Der emeritierte Erzbischof Kardinal Vlk nannte die Vereinbarung zwischen Präsidialamt und Kirche am Donnerstag "gesetzes- und verfassungswidrig" - ein für die neuzeitliche böhmische Kirche beispielloser Widerspruch gegenüber seinem Amtsnachfolger.

Vlk weiß, dass das, was die Kirche vom Staat bekommt, ein Danaergeschenk ist: Die Neue Propostei und vor allem das Georgskloster befinden sich in erbarmungswürdigem Zustand. Das Kloster auf dem 10. Jahrhundert, von Benediktinern erbaut, ist das älteste in Böhmen. Sein barocker Glanz ist nur Fassade. Als Präsident Zeman das Kloster Anfang des Jahres besichtigte, war er fassungslos: "Wie nach einem Bombenangriff" sehe es dort aus. Er habe sich nicht vorstellen können, dass es auf dem Burgareal ein Gebäude in solch schlimmem Zustand gebe.

Stichwort: Kirche in Tschechien

In der Tschechischen Republik bekennt sich nur eine Minderheit der Bevölkerung zu einer Religionsgemeinschaft. Laut Volkszählung 2011 gaben von 10,5 Millionen Tschechen nur noch knapp 22 Prozent eine Religionszugehörigkeit an. Bei der Erhebung von 1991 waren es noch 43,9 Prozent und 2001 noch 32 Prozent. 34 Prozent der Bevölkerung bezeichneten sich beim jüngsten Zensus von 2011 als konfessionslos; 44 Prozent machten keine Angaben. Dramatisch ist der Rückgang auch bei der Angabe der Konfession römisch-katholisch. 1,08 Millionen Tschechen, also 10,4 Prozent der Bevölkerung, schrieben dies auf den Zettel.

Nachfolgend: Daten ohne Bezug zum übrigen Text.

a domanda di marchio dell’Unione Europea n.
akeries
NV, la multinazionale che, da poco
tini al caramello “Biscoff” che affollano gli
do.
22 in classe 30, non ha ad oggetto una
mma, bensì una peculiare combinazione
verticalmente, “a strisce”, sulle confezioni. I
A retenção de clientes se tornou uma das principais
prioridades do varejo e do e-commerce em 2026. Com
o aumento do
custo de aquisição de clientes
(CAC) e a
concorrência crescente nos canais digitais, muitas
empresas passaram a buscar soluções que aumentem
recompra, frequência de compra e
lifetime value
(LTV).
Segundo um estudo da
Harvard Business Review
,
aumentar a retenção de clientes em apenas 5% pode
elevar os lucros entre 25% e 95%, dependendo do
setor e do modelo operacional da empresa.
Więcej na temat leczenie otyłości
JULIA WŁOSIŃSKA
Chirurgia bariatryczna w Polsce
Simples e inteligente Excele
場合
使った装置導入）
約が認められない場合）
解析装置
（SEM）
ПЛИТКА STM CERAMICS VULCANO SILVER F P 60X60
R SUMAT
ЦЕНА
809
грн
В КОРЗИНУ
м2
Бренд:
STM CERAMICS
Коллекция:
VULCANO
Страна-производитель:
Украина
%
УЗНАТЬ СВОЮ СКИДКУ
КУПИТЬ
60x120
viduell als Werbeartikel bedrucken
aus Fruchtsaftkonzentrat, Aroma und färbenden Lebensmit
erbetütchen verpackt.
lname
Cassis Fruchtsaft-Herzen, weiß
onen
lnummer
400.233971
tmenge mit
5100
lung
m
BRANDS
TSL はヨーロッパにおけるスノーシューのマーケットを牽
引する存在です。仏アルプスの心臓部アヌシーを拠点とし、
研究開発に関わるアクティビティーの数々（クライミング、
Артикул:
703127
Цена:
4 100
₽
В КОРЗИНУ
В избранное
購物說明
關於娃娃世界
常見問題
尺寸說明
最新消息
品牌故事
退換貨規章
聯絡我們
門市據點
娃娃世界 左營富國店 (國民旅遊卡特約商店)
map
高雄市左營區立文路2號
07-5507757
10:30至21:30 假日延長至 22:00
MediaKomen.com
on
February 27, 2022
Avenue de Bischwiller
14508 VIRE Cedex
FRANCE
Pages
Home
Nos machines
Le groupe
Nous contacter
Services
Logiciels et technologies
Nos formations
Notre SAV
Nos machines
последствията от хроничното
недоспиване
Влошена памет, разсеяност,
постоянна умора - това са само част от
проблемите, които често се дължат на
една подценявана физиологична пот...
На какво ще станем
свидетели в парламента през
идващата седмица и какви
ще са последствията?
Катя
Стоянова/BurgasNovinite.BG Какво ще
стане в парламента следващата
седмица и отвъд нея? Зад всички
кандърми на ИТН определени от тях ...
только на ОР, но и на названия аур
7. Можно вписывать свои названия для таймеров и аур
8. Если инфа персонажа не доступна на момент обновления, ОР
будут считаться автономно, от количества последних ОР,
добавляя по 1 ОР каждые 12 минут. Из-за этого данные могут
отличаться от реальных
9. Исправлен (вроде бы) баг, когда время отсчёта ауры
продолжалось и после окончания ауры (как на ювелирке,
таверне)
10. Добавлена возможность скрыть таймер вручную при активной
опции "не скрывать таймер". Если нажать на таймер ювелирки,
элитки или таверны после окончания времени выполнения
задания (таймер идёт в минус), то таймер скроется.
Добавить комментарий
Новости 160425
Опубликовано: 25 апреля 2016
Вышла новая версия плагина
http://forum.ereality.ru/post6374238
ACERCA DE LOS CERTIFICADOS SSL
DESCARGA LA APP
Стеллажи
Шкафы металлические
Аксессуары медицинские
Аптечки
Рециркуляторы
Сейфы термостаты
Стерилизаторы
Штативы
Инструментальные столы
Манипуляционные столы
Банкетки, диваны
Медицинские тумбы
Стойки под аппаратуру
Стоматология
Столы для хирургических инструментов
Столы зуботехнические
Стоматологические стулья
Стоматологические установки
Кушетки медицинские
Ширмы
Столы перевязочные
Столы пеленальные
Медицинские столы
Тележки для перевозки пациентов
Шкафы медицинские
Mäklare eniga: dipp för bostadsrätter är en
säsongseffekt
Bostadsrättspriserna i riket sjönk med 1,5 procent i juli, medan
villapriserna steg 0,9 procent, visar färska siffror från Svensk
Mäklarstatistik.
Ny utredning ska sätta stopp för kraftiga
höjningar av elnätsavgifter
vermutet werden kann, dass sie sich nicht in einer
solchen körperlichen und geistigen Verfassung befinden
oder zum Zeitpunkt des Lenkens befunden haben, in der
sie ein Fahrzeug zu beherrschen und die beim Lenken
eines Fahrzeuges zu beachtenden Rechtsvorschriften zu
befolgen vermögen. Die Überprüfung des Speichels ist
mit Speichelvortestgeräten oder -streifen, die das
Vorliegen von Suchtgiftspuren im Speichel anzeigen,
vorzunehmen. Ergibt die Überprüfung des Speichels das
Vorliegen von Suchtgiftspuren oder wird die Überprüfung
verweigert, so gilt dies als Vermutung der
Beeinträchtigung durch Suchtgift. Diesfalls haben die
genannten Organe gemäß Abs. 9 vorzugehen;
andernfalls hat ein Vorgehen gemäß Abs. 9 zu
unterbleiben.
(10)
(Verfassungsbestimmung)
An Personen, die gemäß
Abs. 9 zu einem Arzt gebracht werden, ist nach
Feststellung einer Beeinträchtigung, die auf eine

Damit bleibt die katholische Kirche die mit Abstand größte Religionsgemeinschaft Tschechiens. Allerdings hatten 2001 noch 26,8 Prozent der Bevölkerung "römisch-katholisch" als Konfession angegeben (1991: 39 Prozent). Nach kirchenamtlicher Zählung, die von der Zahl der Getauften ausgeht, sind noch rund 30 Prozent der Tschechen katholisch. In West- und Nordböhmen ist die Entchristlichung am weitesten vorangeschritten; viele Kirchen dort sind verwaist. In Mähren sind dagegen noch Reste einer katholischen Volkskirche erkennbar. (KNA)

Dabei hätte es wissen können: Wegen untragbarer Zustände war schon die Nationalgalerie dort ausgezogen, die hier eine einzigartige Sammlung aus Werken der Spätgotik, Renaissance und des Barock zusammengetragen hatte. Soll sich doch die Kirche kümmern - das schien für das Staatsoberhaupt die einfachste Lösung. Fünf Jahre hat die Kirche jetzt Zeit, das Kloster grundlegend zu sanieren und wieder der Öffentlichkeit zugänglich machen. Woher die Kirche die mehreren Dutzend Millionen Euro dafür hernehmen soll, ist offen.

Filetstücke bleiben in staatlicher Hand

Die Filetstücke aus einstigem kirchlichen Besitz bleiben dagegen in staatlicher Hand. So will es das Memorandum, zu dem Dominik Duka gute Miene machen musste. Logisch, dass er bei der Unterzeichnung nicht auch noch Journalisten dabei haben wollte.

Zeman wiederum ersparte sich durch die Abwesenheit von Medienvertreten etwaige Fragen nach Unrechtsbewusstsein und historischer Verantwortung. Immerhin kann er sicher sein, dass die Vereinbarung bei der mehrheitlich atheistischen Bevölkerung und den tschechischen Medien Beifall finden wird. Aus Sicht beider hat der Staat der Kirche mit der Restitution und Ausgleichszahlungen ohnehin schon zu viel in den Rachen geworfen.